Pulmonary Endothelial-Mesenchymal Crosstalk in Hyperactive mTOR Lung Diseases - Project Summary/Abstract
Pulmonary lymphangioleiomyomatosis (LAM) is a rare lung disease caused by inactivating mutations in the
tuberous sclerosis complex (TSC1/TSC2) gene which results in constitutive activation of the mechanistic target
of rapamycin (mTOR) pathway. LAM manifests with diffuse parenchymal cysts complicated by secondary
spontaneous pneumothorax, chylous pleural effusions and renal angiomyolipoma. In addition, a subset of LAM
patients also develops pulmonary vascular remodeling and pulmonary hypertension. More recently, mTOR has
been implicated in other proliferative pulmonary diseases including chronic obstructive lung disease (COPD),
idiopathic pulmonary fibrosis (IPF) and pulmonary arterial hypertension (PAH). Despite the growing importance
of mTOR activation in pulmonary diseases, the effects of mTOR hyperactivation on pulmonary cells remains
incompletely understood.
To study the effects of mTOR activation on pulmonary vascular remodeling, I will utilize a novel mouse
model with tsc2 deletion as well as single cell RNA sequencing of human LAM lungs. I have found pulmonary
vascular remodeling in the tsc2-null mice that mirrors histopathological findings in human LAM. Moreover, our
lab recently found that LAM cells hijack the lung transcriptome leading to WNT pathway upregulation in the LAM
lung. This proposal will examine how WNT activation in mTOR hyperactivated lungs contributes to pulmonary
vascular remodeling with transgenic mice created by the cross of our novel tsc2-null (mTOR activated) mouse
with Ctnnb1 (β-catenin) WNT pathway-activated mouse lines.

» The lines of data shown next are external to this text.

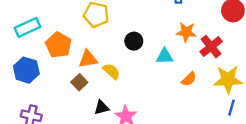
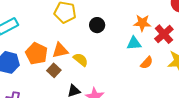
black circle: (134, 41) -> (97, 25), moved
orange pentagon: (59, 45) -> (36, 54), moved
cyan triangle: (165, 56) -> (134, 43), moved

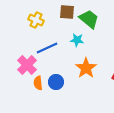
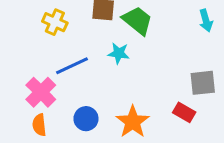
orange star: (86, 68) -> (133, 122), moved
orange semicircle: (38, 83) -> (39, 125), moved

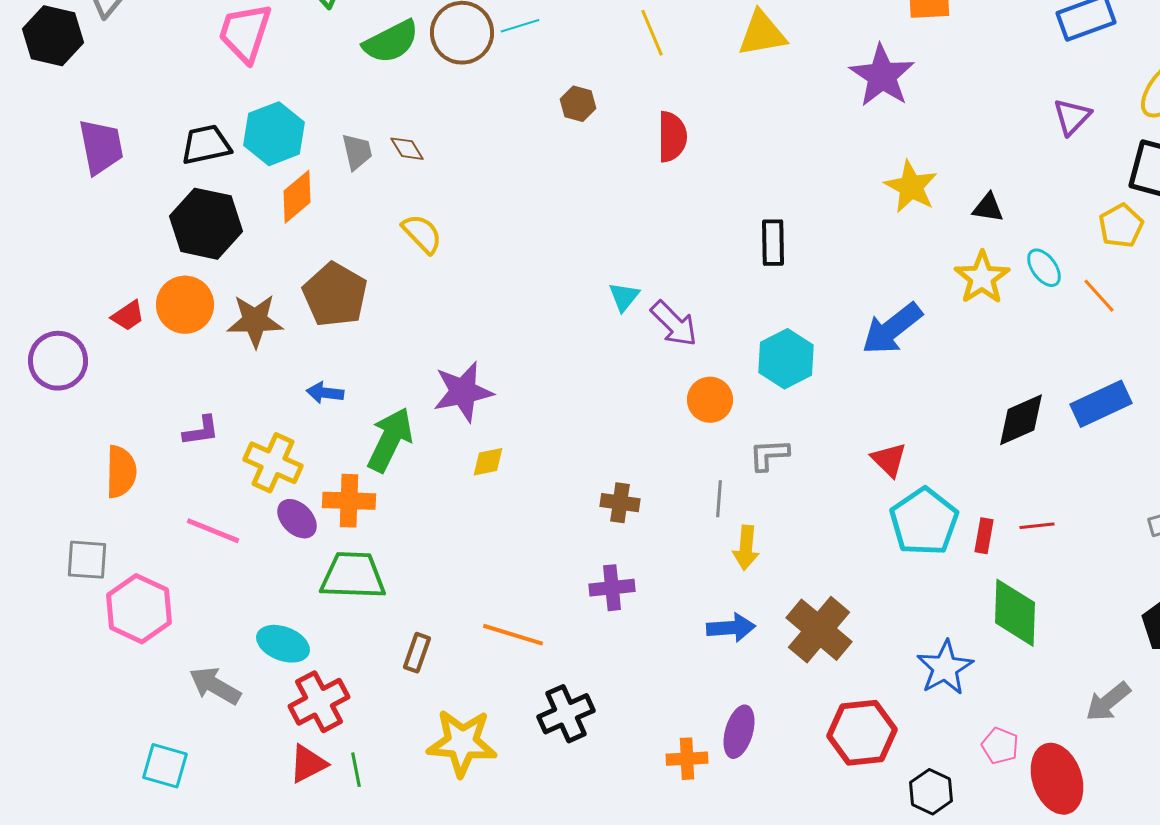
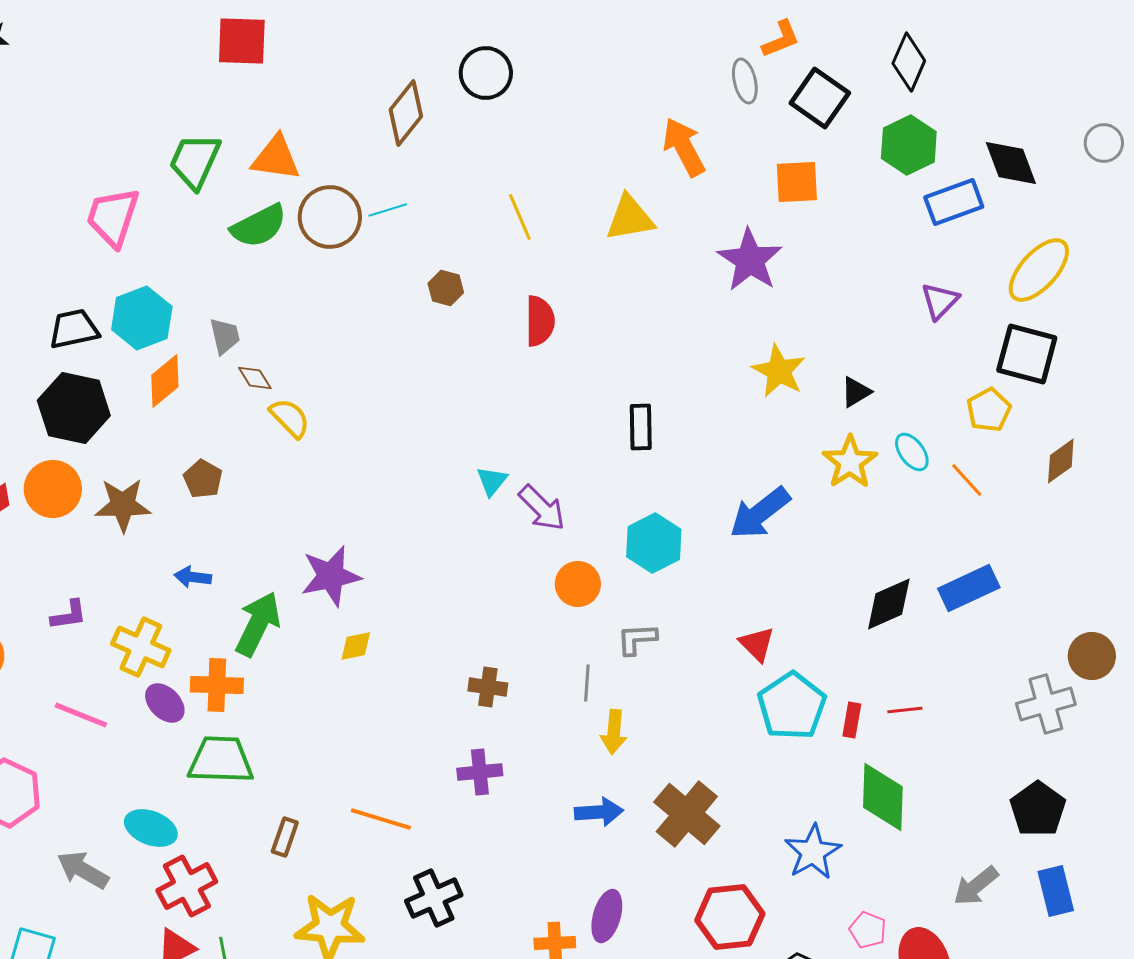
brown diamond: (407, 149) -> (255, 378), moved
black triangle: (988, 208) -> (856, 392), turned -40
brown pentagon: (335, 295) -> (203, 479), size x0.6

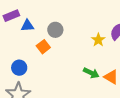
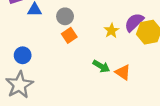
orange square: (43, 47) -> (69, 35), moved

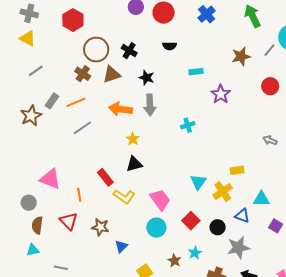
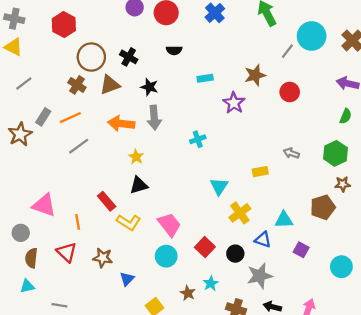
brown star: (241, 56) -> (255, 75), moved
yellow rectangle: (237, 170) -> (260, 172), moved
cyan triangle: (198, 182) -> (219, 186), moved

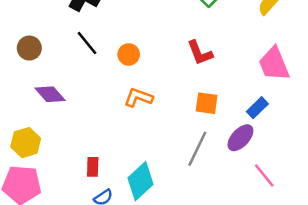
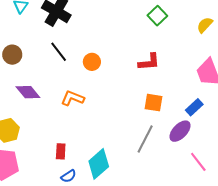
red L-shape: (200, 53) -> (149, 62), turned -75
orange L-shape: (138, 97) -> (73, 98), moved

This project will expand my training to include key methods and concepts in cellular crosstalk and signaling.
My training will comprise of individualized mentorship, coursework/workshops in flow cytometry, training in
bioinformatics and animal models. My training will take place under the sponsorship of Dr. Vera Krymskaya, a
leader in LAM research. The Krymskaya lab was the first to establish human LAM cell cultures to demonstrate
efficacy of rapamycin for inhibition of mTORC1 and abrogating LAM cell growth. This work will be conducted at
the University of Pennsylvania, a world-class research institution with a rich intellectual environment,
collaborative investigators and extensive resources for the pursuit of biomedical research. Together, the
research and training plans proposed herein will facilitate a better understanding of the pulmonary
microenvironment and endothelial-mesenchymal crosstalk while preparing me for my future career as an
independent investigator in the field of pulmonary biology.